Task prompt
The pictures stay out; all of the data is to be printed exactly.

Provided records
┄┄┄┄┄┄┄┄┄┄
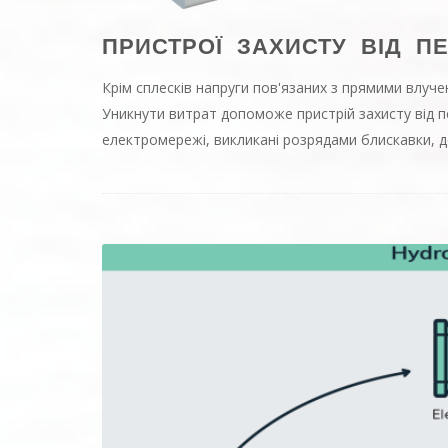
ПРИСТРОЇ ЗАХИСТУ ВІД П
Крім сплесків напруги пов'язаних з прямими влуче
Уникнути витрат допоможе пристрій захисту від пе
електромережі, викликані розрядами блискавки, 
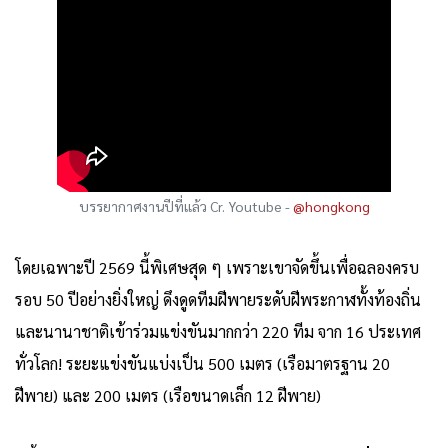
บรรยากาศงานปีที่แล้ว Cr. Youtube -
@hongkong
โดยเฉพาะปี 2569 นี้พิเศษสุด ๆ เพราะเขาจัดขึ้นเพื่อฉลองครบ
รอบ 50 ปีอย่างยิ่งใหญ่ ดึงดูดทีมฝีพายระดับฝีพระกาฬทั้งท้องถิ่น
และนานาชาติเข้าร่วมแข่งขันมากกว่า 220 ทีม จาก 16 ประเทศ
ทั่วโลก! ระยะแข่งขันแบ่งเป็น 500 เมตร (เรือมาตรฐาน 20
ฝีพาย) และ 200 เมตร (เรือขนาดเล็ก 12 ฝีพาย)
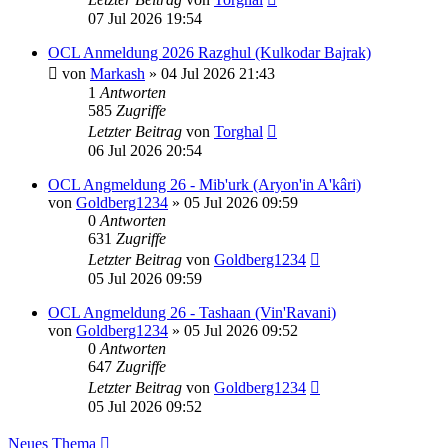
07 Jul 2026 19:54
OCL Anmeldung 2026 Razghul (Kulkodar Bajrak)
von
Markash
»
04 Jul 2026 21:43
1
Antworten
585
Zugriffe
Letzter Beitrag
von
Torghal
06 Jul 2026 20:54
OCL Angmeldung 26 - Mib'urk (Aryon'in A'kâri)
von
Goldberg1234
»
05 Jul 2026 09:59
0
Antworten
631
Zugriffe
Letzter Beitrag
von
Goldberg1234
05 Jul 2026 09:59
OCL Angmeldung 26 - Tashaan (Vin'Ravani)
von
Goldberg1234
»
05 Jul 2026 09:52
0
Antworten
647
Zugriffe
Letzter Beitrag
von
Goldberg1234
05 Jul 2026 09:52
Neues Thema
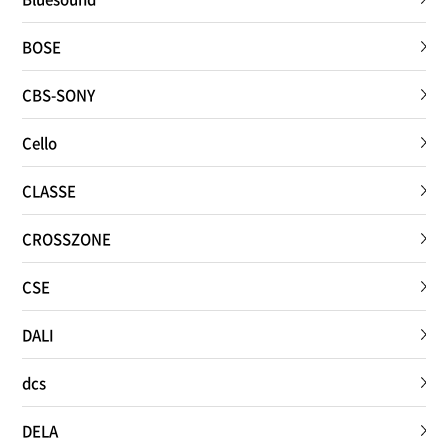
BOSE
CBS-SONY
Cello
CLASSE
CROSSZONE
CSE
DALI
dcs
DELA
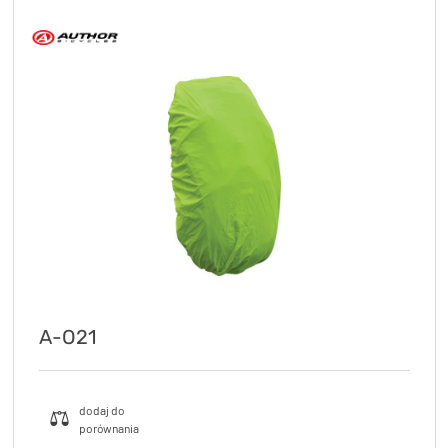
A-O21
┄┄┄┄┄┄┄┄┄┄
Response to the exercise
ПРИСТРОЇ ЗАХИСТУ ВІД П
Крім сплесків напруги пов'язаних з прямими влуче
Уникнути витрат допоможе пристрій захисту від пе
електромережі, викликані розрядами блискавки, 
บรรยากาศงานปีที่แล้ว Cr. Youtube -
@hongkong
โดยเฉพาะปี 2569 นี้พิเศษสุด ๆ เพราะเขาจัดขึ้นเพื่อฉลองครบ
รอบ 50 ปีอย่างยิ่งใหญ่ ดึงดูดทีมฝีพายระดับฝีพระกาฬทั้งท้องถิ่น
และนานาชาติเข้าร่วมแข่งขันมากกว่า 220 ทีม จาก 16 ประเทศ
ทั่วโลก! ระยะแข่งขันแบ่งเป็น 500 เมตร (เรือมาตรฐาน 20
ฝีพาย) และ 200 เมตร (เรือขนาดเล็ก 12 ฝีพาย)
07 Jul 2026 19:54
OCL Anmeldung 2026 Razghul (Kulkodar Bajrak)
von
Markash
»
04 Jul 2026 21:43
1
Antworten
585
Zugriffe
Letzter Beitrag
von
Torghal
06 Jul 2026 20:54
OCL Angmeldung 26 - Mib'urk (Aryon'in A'kâri)
von
Goldberg1234
»
05 Jul 2026 09:59
0
Antworten
631
Zugriffe
Letzter Beitrag
von
Goldberg1234
05 Jul 2026 09:59
OCL Angmeldung 26 - Tashaan (Vin'Ravani)
von
Goldberg1234
»
05 Jul 2026 09:52
0
Antworten
647
Zugriffe
Letzter Beitrag
von
Goldberg1234
05 Jul 2026 09:52
Neues Thema
BOSE
CBS-SONY
Cello
CLASSE
CROSSZONE
CSE
DALI
dcs
DELA
A-O21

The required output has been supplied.